First East Side School House 1843-1870

  •  

    This wood school house was located on the north side of Main Street, east of the Cold Spring Harbor Whaling Museum. Very little is known about this school, and no photos have been found to date by the History Committee.

    Two recollections follow:

    Mrs. Esther Funnell Barrett remembers –

    “Mr. Earle was a fairly good teacher for those times, only he sat and smoked in school, and wrote his sermons while we “studied our spellin’,” “did our sums” or made pictures on our slates… When the boys were bad, he sent them out in the woods to cut sticks to fit their own backs.”

    From the Cold Spring Harbor Library-A Bicentennial Reissue 1840.

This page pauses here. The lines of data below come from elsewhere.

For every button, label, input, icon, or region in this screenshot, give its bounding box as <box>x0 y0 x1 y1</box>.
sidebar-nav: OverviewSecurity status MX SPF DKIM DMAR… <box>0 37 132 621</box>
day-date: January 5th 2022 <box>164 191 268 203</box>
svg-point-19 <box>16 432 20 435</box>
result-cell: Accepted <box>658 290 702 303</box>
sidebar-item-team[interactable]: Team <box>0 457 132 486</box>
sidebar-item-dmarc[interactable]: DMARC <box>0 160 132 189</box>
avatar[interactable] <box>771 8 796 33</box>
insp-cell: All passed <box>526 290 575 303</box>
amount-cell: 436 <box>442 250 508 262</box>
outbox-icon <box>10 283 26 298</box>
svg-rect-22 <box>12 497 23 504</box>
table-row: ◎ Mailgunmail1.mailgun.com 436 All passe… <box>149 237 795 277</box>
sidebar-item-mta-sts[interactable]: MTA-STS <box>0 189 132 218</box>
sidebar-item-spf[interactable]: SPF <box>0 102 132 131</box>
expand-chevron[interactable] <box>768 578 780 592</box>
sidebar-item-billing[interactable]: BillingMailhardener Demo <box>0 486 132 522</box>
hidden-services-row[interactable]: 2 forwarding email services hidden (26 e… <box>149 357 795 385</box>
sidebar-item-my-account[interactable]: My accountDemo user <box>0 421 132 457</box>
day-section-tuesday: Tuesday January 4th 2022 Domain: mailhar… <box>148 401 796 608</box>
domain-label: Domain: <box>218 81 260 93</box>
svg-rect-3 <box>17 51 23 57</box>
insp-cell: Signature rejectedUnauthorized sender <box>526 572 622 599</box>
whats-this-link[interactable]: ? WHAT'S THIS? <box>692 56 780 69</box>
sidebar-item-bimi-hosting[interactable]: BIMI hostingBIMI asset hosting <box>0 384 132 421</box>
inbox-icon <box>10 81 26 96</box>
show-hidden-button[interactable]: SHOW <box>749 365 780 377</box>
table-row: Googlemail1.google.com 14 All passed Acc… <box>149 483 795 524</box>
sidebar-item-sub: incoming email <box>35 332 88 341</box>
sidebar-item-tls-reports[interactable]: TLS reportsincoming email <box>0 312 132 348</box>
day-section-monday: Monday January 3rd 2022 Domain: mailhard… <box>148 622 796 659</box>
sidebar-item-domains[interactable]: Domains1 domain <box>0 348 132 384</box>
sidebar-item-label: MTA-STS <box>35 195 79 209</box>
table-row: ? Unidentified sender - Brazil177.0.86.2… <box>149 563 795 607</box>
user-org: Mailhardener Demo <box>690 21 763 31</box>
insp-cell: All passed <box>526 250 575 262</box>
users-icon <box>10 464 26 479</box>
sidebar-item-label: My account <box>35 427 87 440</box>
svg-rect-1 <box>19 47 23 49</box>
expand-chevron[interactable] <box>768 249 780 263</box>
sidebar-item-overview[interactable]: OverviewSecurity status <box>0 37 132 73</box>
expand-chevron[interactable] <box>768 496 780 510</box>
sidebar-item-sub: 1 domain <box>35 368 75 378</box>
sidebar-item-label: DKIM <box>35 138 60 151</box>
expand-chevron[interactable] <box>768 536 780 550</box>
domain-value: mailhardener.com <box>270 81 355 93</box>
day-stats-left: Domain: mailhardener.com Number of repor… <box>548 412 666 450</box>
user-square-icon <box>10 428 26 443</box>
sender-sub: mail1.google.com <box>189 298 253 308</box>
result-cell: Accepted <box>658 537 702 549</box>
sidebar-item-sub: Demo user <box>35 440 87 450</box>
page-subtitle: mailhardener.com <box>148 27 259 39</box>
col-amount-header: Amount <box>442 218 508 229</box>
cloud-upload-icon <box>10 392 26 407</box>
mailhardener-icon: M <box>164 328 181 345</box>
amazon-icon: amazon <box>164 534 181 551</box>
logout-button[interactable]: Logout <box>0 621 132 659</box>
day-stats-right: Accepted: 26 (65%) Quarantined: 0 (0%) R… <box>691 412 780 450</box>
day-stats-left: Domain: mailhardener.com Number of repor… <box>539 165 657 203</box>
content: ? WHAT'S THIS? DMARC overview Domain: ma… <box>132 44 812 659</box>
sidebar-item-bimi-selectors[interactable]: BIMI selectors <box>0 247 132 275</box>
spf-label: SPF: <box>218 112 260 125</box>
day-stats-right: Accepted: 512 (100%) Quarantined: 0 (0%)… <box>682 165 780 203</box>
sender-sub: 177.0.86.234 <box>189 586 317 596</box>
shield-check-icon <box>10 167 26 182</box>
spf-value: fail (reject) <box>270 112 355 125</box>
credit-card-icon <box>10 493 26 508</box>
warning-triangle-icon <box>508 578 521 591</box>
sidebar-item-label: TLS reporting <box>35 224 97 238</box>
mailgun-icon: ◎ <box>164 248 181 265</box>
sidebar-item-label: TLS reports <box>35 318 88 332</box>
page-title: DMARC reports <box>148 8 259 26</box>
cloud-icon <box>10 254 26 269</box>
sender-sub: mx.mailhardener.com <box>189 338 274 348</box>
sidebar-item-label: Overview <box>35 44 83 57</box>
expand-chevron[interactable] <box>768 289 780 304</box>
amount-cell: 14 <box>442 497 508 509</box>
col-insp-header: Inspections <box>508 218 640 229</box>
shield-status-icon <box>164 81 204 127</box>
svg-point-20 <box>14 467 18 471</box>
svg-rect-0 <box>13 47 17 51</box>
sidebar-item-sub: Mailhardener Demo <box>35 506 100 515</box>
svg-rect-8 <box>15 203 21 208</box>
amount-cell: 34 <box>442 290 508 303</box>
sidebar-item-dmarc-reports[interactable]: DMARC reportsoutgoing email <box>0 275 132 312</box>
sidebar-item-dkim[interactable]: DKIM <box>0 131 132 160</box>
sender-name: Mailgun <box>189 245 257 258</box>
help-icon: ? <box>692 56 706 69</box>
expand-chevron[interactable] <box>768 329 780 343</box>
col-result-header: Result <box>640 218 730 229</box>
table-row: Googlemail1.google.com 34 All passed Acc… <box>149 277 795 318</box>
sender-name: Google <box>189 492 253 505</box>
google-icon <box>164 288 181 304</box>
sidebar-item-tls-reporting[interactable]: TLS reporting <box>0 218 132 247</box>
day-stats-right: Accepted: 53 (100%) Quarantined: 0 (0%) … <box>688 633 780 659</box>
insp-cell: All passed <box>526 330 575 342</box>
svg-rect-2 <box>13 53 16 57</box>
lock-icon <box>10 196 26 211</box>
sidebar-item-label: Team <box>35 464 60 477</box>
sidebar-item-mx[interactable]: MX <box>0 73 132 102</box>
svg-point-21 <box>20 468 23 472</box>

    Helen Rogers (Mrs. Platt Titus) remembers the following about the free school –

    “A free school for four months was to be established and the addition of a few benches was made to meet the wants of the supposed increase. The innumerable fissures in the windows of the school house were stopped with putty and paper, and a new door sill being added. The building was considered air tight.
         The new quarter commenced on Monday (as when was there a quarter that did not?) The school-master-an aspiring youth-made his appearance at a remarkably early hour considering that he had walked fully two miles with his dinner pail on his arm it being unseasonably cold, that functionary, after looking in vain for some kindling, went into the adjoining forest and plucked some dry sticks wherewith to kindle the supply of green wood, inwardly resolved that it should be the last time he would kindle a fire in the old box stove…
         There was a most motley collection. Big boys and girls who had never been to school since they learned their letters were now sent because it would cost nothing…
         A great number of the scholars had no books, their parents having apparently thought that the term free, as applied to schools, included stationery as well as tuition, and those that were brought differed from each other so much that it was impossible to form a class either in geography, grammar, or arithmetic…”

    From an old manuscript written about 1845 located in the Cold Spring Harbor Library.